Los Angeles, Montréal, New York, Munich : Mehta mène une carrière éblouissante à la tête d’orchestres prestigieux

En 1960, il remplace Igor Markevich à Montréal, puis Fritz Reiner l’année suivante à Los Angeles. L’orchestre américain est tellement séduit, qu’on lui propose le poste de directeur musical ! Il y restera 16 ans jusqu’en 1978, en cumulant avec la direction artistique du Symphonique de Montréal jusqu’en 1967. “Los Angeles était l’instrument de mes rêves.
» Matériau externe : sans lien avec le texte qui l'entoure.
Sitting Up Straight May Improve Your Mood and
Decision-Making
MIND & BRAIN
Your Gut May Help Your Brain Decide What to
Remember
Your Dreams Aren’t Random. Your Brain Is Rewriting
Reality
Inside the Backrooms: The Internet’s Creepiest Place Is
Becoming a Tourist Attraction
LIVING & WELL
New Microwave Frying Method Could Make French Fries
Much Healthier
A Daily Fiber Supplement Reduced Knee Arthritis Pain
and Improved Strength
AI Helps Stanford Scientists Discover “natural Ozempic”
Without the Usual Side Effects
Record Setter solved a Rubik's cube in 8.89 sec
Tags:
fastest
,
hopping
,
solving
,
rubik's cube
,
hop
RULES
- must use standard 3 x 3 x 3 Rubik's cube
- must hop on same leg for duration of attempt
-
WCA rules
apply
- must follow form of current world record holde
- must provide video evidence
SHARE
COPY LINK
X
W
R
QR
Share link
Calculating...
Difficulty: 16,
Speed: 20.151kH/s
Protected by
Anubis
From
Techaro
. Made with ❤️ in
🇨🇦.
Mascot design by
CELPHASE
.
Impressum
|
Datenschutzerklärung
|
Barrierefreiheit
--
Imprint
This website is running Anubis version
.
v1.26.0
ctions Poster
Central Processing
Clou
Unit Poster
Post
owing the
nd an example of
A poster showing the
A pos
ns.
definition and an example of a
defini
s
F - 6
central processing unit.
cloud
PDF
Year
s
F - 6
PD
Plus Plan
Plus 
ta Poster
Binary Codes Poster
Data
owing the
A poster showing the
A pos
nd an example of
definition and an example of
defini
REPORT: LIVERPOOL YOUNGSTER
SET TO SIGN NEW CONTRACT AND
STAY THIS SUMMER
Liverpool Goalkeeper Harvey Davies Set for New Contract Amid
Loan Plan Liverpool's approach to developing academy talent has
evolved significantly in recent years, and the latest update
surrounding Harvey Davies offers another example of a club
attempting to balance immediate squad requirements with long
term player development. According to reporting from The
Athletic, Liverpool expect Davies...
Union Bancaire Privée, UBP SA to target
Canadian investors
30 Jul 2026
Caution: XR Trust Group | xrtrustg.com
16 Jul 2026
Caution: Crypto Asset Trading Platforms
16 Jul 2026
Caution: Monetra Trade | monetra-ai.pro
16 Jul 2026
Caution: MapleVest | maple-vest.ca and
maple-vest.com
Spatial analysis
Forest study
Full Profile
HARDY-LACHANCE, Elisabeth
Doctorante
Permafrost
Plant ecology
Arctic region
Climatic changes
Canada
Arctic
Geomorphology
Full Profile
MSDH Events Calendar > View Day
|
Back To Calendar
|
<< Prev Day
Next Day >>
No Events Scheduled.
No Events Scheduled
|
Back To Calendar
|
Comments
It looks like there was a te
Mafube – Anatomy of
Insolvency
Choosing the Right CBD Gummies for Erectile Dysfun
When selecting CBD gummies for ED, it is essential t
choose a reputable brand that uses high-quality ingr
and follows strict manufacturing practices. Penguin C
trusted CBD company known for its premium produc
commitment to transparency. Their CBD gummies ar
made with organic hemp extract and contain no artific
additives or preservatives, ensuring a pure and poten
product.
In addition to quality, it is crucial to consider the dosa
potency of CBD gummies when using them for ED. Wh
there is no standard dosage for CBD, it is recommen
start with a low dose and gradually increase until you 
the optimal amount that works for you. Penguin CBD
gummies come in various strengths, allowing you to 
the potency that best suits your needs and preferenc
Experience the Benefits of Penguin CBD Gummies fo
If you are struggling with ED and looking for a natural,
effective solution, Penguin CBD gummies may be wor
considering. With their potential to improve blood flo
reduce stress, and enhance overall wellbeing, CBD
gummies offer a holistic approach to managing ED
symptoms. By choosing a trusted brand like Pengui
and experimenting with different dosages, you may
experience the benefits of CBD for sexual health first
Mais à un moment j’ai senti qu’il fallait que quelqu’un d’autre vienne leur apporter son interprétation, et que moi j’aille convaincre ailleurs.” Il devient donc directeur musical du Philharmonique de New York, à la suite de Boulez. Il y restera jusqu’en 1991. Entre-temps, il a pris la direction du Mai musical florentin en 1985. Puis il devient directeur général de la musique à l’Opéra de Munich de 1998 à 2006. L’Orchestre Philharmonique de Munich crée d’ailleurs pour lui le titre de chef honoraire en 2004. Il dirige alors régulièrement en Espagne pendant 10 ans, au Palau des Arts de Valence, jusqu’en 2014. Son ascension fulgurante et son éblouissante carrière ont de quoi donner le tournis. S’il cumule souvent plusieurs postes, Mehta a toujours pris le temps de travailler en profondeur avec chacun des orchestres dont il est titulaire. Sa plus longue collaboration reste avec le Philharmonique d’Israël.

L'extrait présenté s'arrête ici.